Senate debates

Monday, 27 February 2006

Census Information Legislation Amendment Bill 2005

Second Reading

5:19 pm

Photo of Nick SherryNick Sherry (Tasmania, Australian Labor Party, Shadow Minister for Banking and Financial Services) Share this | Hansard source

We remember what you used to say about them and how little regard you have for them after 10 long years in office, Senator. The report, entitled Saving our census and preserving our history, recommended retaining name-identified census information for future research with appropriate safeguards. The amendments increase penalties for breeches of secrecy in relation to information entrusted to the Australian Bureau of Statistics. The maximum two-year penalty comes into line with compatible offences in other Commonwealth legislation and reinforces the seriousness of the unauthorised disclosure of personal information gathered under the act.

The main purpose of the bill is to codify the circumstances in which name-identified information collected in the 2006 census and all subsequent censuses may be obtained by the ABS and stored by the National Archives of Australia. The bill sets out that name-identified information will only be retained for those households which provide explicit consent. I want to emphasise that. It will only be retained for those households which provide explicit consent, and the information will only be released after a closed-access period of 99 years. Again, I want to emphasise that: information will only be released after a closed-access period of 99 years and where the household has provided explicit consent. Prior to the 2001 census, all name-identified information from past censuses has been destroyed once processing was complete.
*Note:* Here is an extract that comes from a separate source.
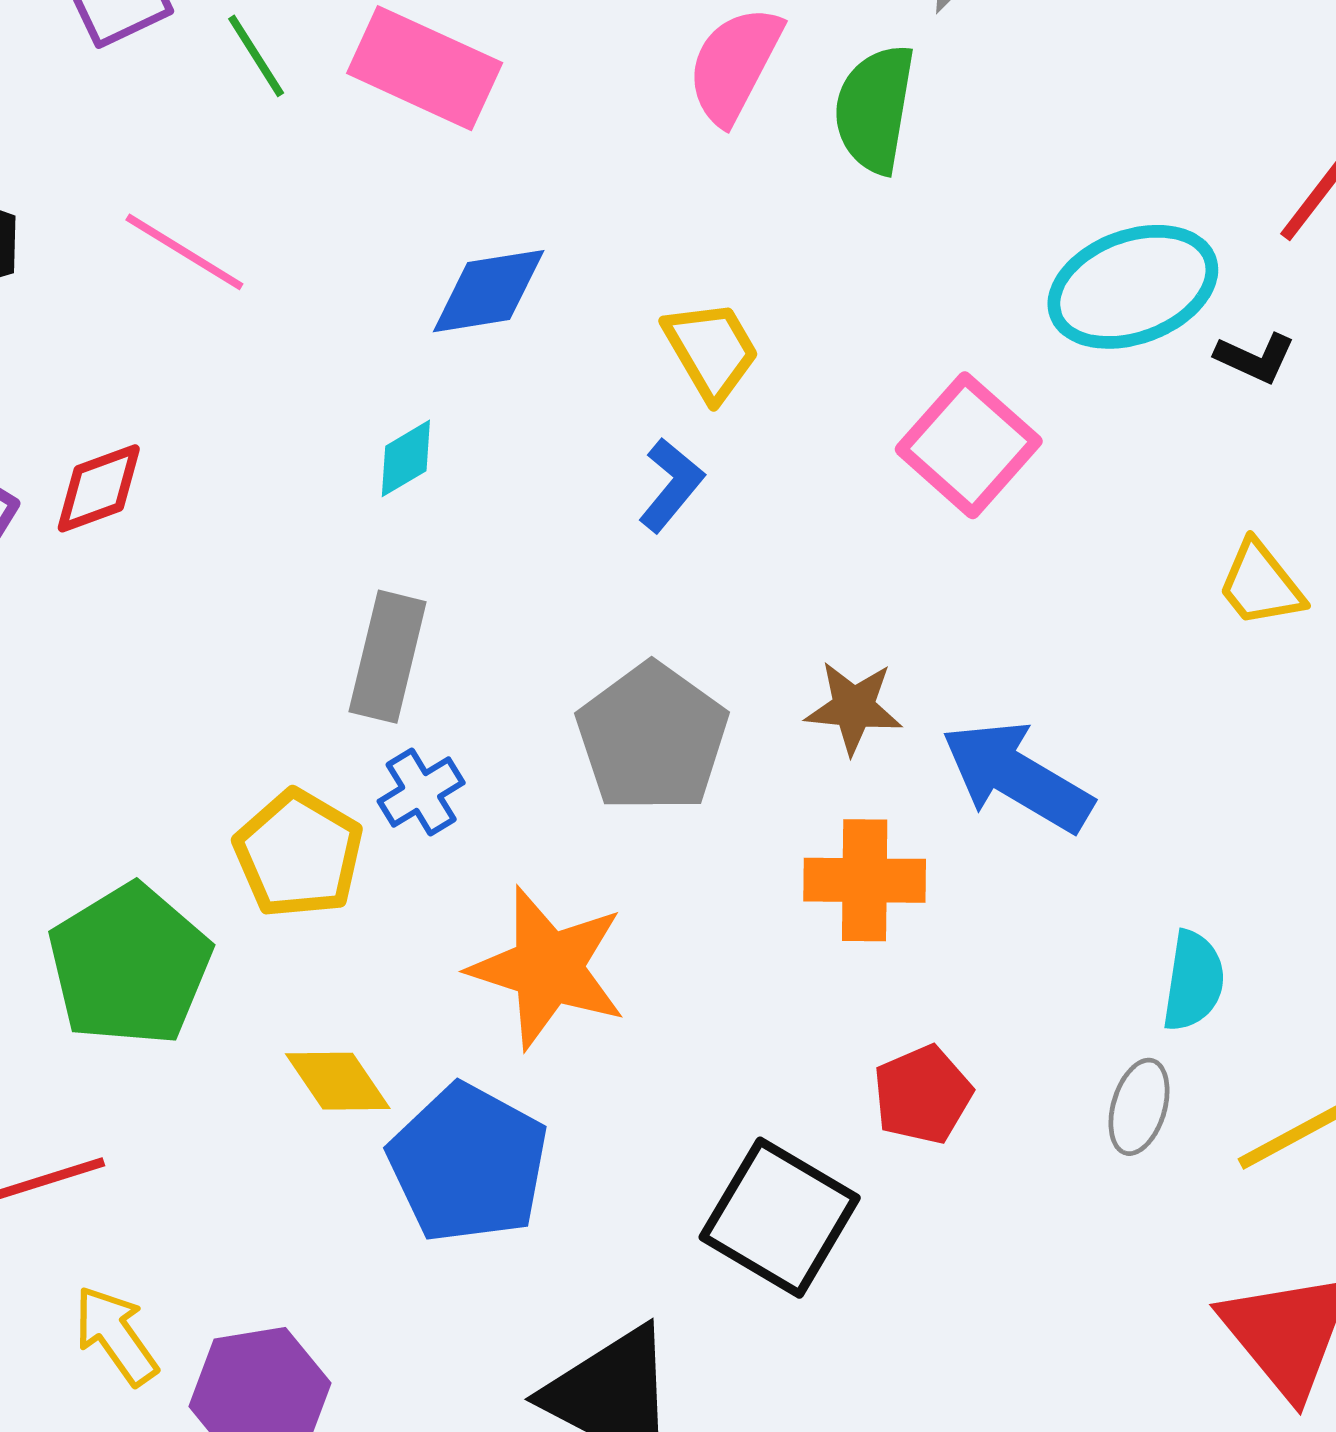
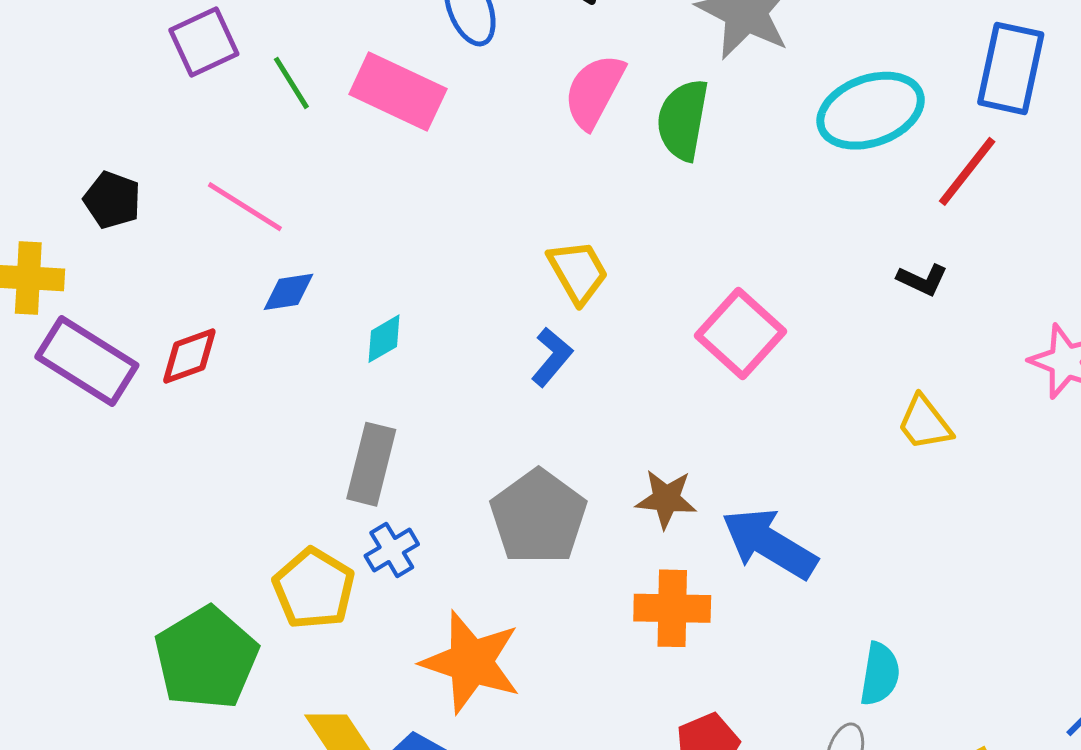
cyan ellipse: (1133, 287) -> (871, 111), moved
blue diamond: (489, 291) -> (289, 292), moved, size x0.7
For privacy reasons and to encourage households to consent, the name-identified information should not be available for any purpose within a 99-year closed-access period, including access by a court, tribunal or other government agency. The closed-access period of 99 years contained in this bill is much longer than the usual 30 years for most archived material, as specified in the Archives Act 1983. I can think of one example. We have the release of cabinet information after, I think, a 30-year period—the 30-year rule. You could argue that that is certainly much more sensitive in terms of name identification and the information that is released on a specific name basis. Here we are dealing with persons in the community and the release of information with their explicit consent after 99 years.
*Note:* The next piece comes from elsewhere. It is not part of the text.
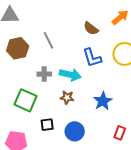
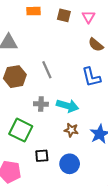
brown semicircle: (91, 28) -> (96, 45), moved
blue L-shape: (92, 58) -> (91, 77), moved
brown star: (67, 97) -> (71, 130), moved

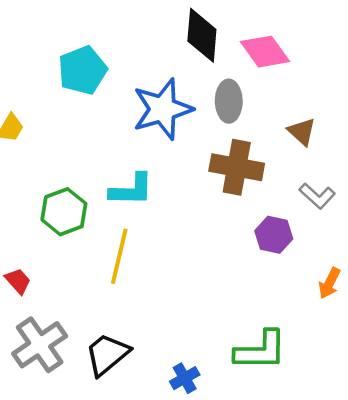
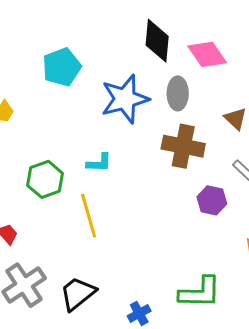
cyan L-shape: (131, 190) -> (99, 163), size x0.7
yellow line: (119, 256) -> (89, 216), turned -30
The bill makes some consequential amendments to the Census and Statistics Act 1905 which arise from the Legislative Instruments Act 2003 and some amendments to the criminal provisions of the Census and Statistics Act which harmonise the criminal provisions of the CSA with the Criminal Code in accordance with recommendations received from the Director of Public Prosecutions. Amendments are made to existing provisions in the Census and Statistics Act to make a refusal or failure to fill out a form or answer a question when directed to do so by notice in writing a strict liability offence. The office of the DPP has indicated that, prior to the commencement of chapter 2 of the Criminal Code, the offence outlined in section 14 of the Census and Statistics Act was understood and accepted to be a strict liability offence. The intent of the amendment is to restore strict liability to the offence and bring it into line with the general principles of criminal responsibility in chapter 2 of the Criminal Code.
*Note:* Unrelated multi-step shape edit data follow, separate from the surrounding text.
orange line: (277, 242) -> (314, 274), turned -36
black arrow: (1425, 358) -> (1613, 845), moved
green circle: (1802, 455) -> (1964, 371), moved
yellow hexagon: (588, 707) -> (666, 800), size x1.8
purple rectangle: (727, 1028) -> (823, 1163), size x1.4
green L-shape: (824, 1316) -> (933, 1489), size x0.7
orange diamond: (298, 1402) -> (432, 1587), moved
The penalty for a breach is one penalty unit, and strict liability is considered to be appropriate in this instance to encourage compliance. Amendments are also made along similar lines in respect of existing provisions that make it an offence to provide false or misleading statements in relation to a request or direction for statistical information in accordance with the act. However, the existing penalty, which is lower than the equivalent provided by the Criminal Code, will be retained.

Further amendments are to be made to the secrecy provisions of the Census and Statistics Act to harmonise with the offences under the Criminal Code. Amendments are also made to the applicable penalties. The current sanction is equivalent to 50 penalty units or two years imprisonment. However, this is inconsistent with the fine/penalty ratio of five penalty units to one month imprisonment in section 4B(2) of the Crimes Act 1914. The bill proposes an increase in the penalty to 120 penalty units, which would be consistent with the application of the ratio to the two-year term of imprisonment. This would also bring the penalty into line with compatible offences in other Commonwealth legislation and reinforce the seriousness of the issue in relation to the protection of information entrusted to the Australian Statistician and the officers of the Australia Bureau of Statistics.

Speaking on behalf of the Labor Party, we believe that census data is very important. It is very important that this material is collected. It is very important to the long-term economic and social planning of the country, amongst other things. I understand the Democrats are to move an amendment to prevent the Australian Statistician or ABS officers from disclosing census information to any government agency under any circumstances. We believe that that is an inappropriate amendment, for the reasons I have outlined. We do not see good reason to support the Democrat amendment. It is true that the secrecy of census information is important to encourage people to provide truthful answers without fear, but there is no reason why people cannot consent to make that information available to researchers via the National Archives after 99 years. We see the safeguards and the balances presented in this piece of legislation as appropriate. We will be supporting the bill and we will not be supporting the Democrat amendment.